▸ **Directions**
If a picture appears in the records, skip it; copy everything else exactly.

▸ **Data to use**
☆ ☆ ☆ ☆

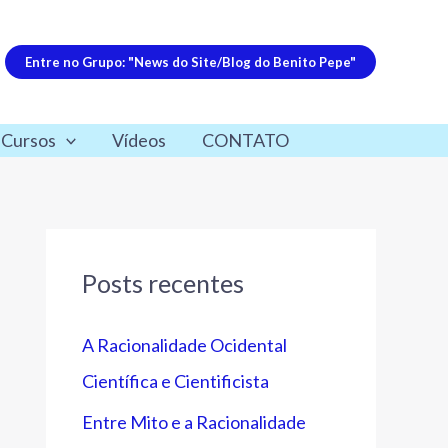
Entre no Grupo: "News do Site/Blog do Benito Pepe"
 Cursos
Vídeos
CONTATO
Posts recentes
A Racionalidade Ocidental
Científica e Cientificista
Entre Mito e a Racionalidade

☆ ☆ ☆ ☆

▸ **Solution to the problem**
Entre no Grupo: "News do Site/Blog do Benito Pepe"
 Cursos
Vídeos
CONTATO
Posts recentes
A Racionalidade Ocidental
Científica e Cientificista
Entre Mito e a Racionalidade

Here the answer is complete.